Eleventh Amendment sovereign immunity is not absolute. The state may waive its sovereign immunity and consent to suit in federal court. Additionally, pursuant to an exception established by the Supreme Court in Ex Parte Young , 209 U.S. 123, 28 S. Ct. 441, 52 L.Ed. 714 (1908), private citizens may "petition a federal court to enjoin State officials in their official capacities from engaging in future conduct that would violate the Constitution or a federal statute." Antrican v. Odom , 290 F.3d 178, 184 (4th Cir. 2002). Under the Ex Parte Young exception, private litigants may sue state officials for injunctive relief or seek a declaratory judgment, so long as the relief sought is prospective in nature and remedies an ongoing harm. See Just Puppies, Inc. v. Frosh , 438 F. Supp. 3d 448, 483-84 (D. Md. 2020) (citing Verizon Md., Inc. v. Pub. Serv. Comm'n of Md. , 535 U.S. 635, 645, 122 S. Ct. 1753, 152 L.Ed.2d 871 (2002) ). Ultimately, it is the Defendants’ burden to demonstrate that they are entitled to sovereign immunity because it is "akin to an affirmative defense." Hutto v. S.C. Ret. Sys. , 773 F.3d 536, 543 (4th Cir. 2014).

In Counts I and II, MediGrow sues an instrumentality of the State of Maryland (the Commission) and several state officials in their official capacities (the Commission members) for monetary relief. Those claims are barred by sovereign immunity, and neither the waiver nor the Ex Parte Young exceptions apply. First, Maryland has not waived its sovereign immunity in federal court. As this Court has previously noted, while the Maryland Tort Claims Act, Md. Code Ann., State Gov't § 12-101, et seq. , effectuates a limited waiver of sovereign immunity to actions brought in state court, it "has no effect on the immunity afforded by the Eleventh Amendment for suits in federal courts." Taylor v. Somerset Cty. Comm'rs , RDB-16-0336, 2016 WL 3906641, at *5 (D. Md. July 19, 2016).

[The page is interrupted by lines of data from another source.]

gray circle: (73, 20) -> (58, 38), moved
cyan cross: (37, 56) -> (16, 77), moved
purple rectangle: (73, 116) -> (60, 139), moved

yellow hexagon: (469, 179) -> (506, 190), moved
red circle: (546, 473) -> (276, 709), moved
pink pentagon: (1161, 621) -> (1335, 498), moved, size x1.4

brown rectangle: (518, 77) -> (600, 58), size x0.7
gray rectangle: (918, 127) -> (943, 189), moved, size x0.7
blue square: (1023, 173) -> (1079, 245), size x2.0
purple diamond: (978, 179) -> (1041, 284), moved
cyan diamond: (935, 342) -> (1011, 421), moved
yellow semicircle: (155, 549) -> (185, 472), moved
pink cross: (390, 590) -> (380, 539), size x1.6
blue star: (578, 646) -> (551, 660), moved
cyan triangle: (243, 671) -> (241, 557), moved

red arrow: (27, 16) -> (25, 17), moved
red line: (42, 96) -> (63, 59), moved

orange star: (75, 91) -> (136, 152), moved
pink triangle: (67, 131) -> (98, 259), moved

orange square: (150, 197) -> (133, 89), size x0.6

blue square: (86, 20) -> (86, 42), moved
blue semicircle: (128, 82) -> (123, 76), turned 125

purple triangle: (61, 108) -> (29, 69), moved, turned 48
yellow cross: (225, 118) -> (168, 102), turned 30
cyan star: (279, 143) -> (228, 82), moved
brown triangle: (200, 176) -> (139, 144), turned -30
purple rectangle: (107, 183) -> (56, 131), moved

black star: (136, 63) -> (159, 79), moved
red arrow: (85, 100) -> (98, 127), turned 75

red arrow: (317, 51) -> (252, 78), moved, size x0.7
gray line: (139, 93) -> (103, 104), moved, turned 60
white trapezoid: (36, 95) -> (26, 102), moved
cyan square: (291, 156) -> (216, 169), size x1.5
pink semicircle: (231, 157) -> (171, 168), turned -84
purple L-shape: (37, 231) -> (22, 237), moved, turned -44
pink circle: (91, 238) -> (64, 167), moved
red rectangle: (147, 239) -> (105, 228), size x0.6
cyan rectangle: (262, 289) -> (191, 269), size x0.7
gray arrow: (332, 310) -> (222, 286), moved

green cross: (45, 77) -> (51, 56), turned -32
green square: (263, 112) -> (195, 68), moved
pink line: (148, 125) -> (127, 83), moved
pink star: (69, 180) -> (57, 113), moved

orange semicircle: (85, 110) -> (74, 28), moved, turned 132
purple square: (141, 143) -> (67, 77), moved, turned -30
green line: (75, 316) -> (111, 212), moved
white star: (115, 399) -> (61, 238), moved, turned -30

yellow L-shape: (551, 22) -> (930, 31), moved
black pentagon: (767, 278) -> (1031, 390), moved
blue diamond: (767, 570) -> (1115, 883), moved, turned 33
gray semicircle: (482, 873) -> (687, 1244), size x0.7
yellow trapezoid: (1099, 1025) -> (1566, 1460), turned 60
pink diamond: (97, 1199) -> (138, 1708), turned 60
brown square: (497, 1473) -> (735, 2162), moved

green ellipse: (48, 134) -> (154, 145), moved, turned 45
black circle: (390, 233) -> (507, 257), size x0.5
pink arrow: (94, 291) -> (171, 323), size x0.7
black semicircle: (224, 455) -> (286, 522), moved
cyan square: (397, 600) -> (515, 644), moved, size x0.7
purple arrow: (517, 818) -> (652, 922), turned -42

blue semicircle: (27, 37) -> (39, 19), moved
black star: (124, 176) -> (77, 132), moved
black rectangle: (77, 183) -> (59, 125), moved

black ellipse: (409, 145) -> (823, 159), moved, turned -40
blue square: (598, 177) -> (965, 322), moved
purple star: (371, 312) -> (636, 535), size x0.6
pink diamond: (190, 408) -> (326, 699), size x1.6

Second, Plaintiff's pursuit of declaratory relief (in Count III), an injunction (in Count VIII) and "any other remedy this Court finds appropriate" (in Counts I and II), do not trigger the Ex Parte Young exception. In Counts I and II, Plaintiffs allege that the Commission—not the Commissioners—have engaged in wrongdoing. (See, e.g. , ECF No. 1 ¶¶ 101, 115) ("[The Commission] acted with an intentionally discriminatory purpose.") The requested declaratory judgment only seeks relief against the Commission. (ECF No. 1 at 25) (seeking a declaratory judgment stating that "[the Commission's] applications are unconstitutional.") The Ex Parte Young exception only permits actions against state officials, not the State itself or its instrumentalities. As the Plaintiff seeks relief to remedy alleged constitutional violations of the Commission, and not its members, the Ex Parte Young exception does not apply.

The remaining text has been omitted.